In 2008, however, the Department of Labor superceded their 1994 guidance with Interpretive Bulletin 2008-1 [PDF], which underscored ERISA's requirements to put financial return first, stating that "fiduciaries who rely on factors outside the economic interests of the plan in making investment choices and subsequently find their decision challenged will rarely be able to demonstrate compliance with ERISA absent a written record demonstrating that a contemporaneous economic analysis showed that the investment alternatives were of equal value.” Coming about in the midst of the financial crisis, "Many plan sponsors viewed that 2008 guidance as a disincentive to offering responsible investing elections," according to Calvert's Lynne Ford.
What is the latest change and what brought it about?

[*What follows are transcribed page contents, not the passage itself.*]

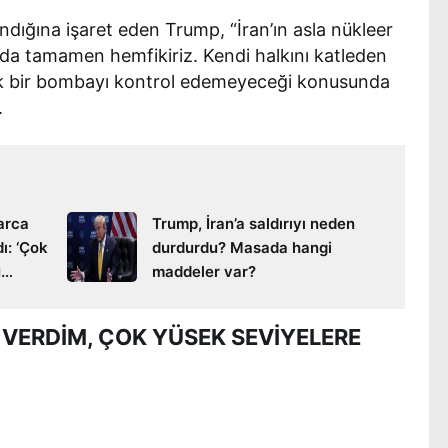
dığına işaret eden Trump, “İran’ın asla nükleer
da tamamen hemfikiriz. Kendi halkını katleden
ecek bir bombayı kontrol edemeyeceği konusunda
.
larca
Trump, İran’a saldırıyı neden
dı: ‘Çok
durdurdu? Masada hangi
u
maddeler var?
 VERDİM, ÇOK YÜSEK SEVİYELERE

In October of 2015, Labor Secretary Thomas Perez announced a big change, the withdrawal of the 2008 guidance, because it had "unduly discouraged plan fiduciaries" from considering ESG factors. The new guidance allows pension fund fiduciaries to consider ESG factors, remain compliant with ERISA’s fiduciary obligations, and have fewer concerns over repercussions from the Department of Labor for insufficient documentation. At the announcement Perez remarked:
In the wake of that 2008 guidance, that train [of ESG investing] has continued to barrel down the tracks, largely leaving behind some $8.4 trillion worth of assets in ERISA-covered defined benefit and defined contribution plans. The marketplace has experienced explosive, exponential growth, but ERISA fiduciaries face artificial barriers from making these investments — not because they aren't sound investments, but, perversely, because they also promote the public good.
For seven years, while we've effectively discouraged and dissuaded ERISA fiduciaries from pursuing these kinds of investments, the business community and the non-ERISA investment communities didn't just stand still — they've charged full steam ahead on that train... the trajectory is truly staggering: $202 billion in 2007, then soaring to $4.3 trillion in 2014. But ERISA plans are on the outside looking in at that stratospheric growth.
With that growth has come improved metrics, which were unavailable seven years ago, allowing us to more precisely evaluate the performance of a given investment. Some of the biggest fund managers out there are employing these tools and making decisions about their entire portfolio accordingly.
And what those analytics often tell us, in fact, is that these so-called "collateral" benefits aren't necessarily collateral at all. In fact, the social impact can be intrinsic to the marketplace value of an investment. In other words, ETIs can be the place where doing well also means doing good.
What does this mean for impact investing?
Under the new guidance, known as Interpretive Bulletin 2015-01 [PDF], pension plan fiduciaries can invest in organizations with whom they share a social mission when presented two equally financially viable alternatives: “In these instances, such issues are not merely collateral considerations or tie-breakers, but rather are proper components of the fiduciary’s primary analysis of the economic merits of competing investment choices." The guidance opens up countless socially-conscious investment opportunities to one of the market's largest pools of assets under management, representing a major step forward for the investing community's ability to channel assets for positive financial and social return.